- [WHAT YOU SHOULD DO]: Skip the pictures, and retype the data below in full, exactly.

- [LISTED ENTRIES]:
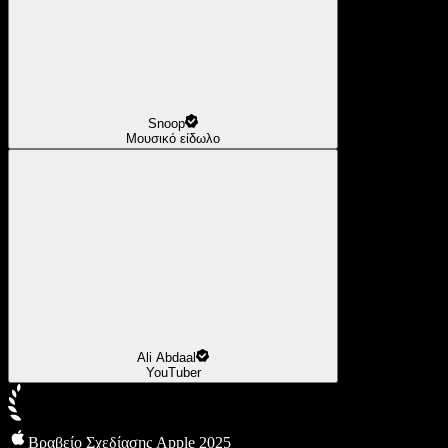
Snoop
Μουσικό είδωλο
Ali Abdaal
YouTuber
Βραβείο Σχεδίασης Apple 2025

- [WRITTEN RESPONSE]:
Snoop
Μουσικό είδωλο
Ali Abdaal
YouTuber
Βραβείο Σχεδίασης Apple 2025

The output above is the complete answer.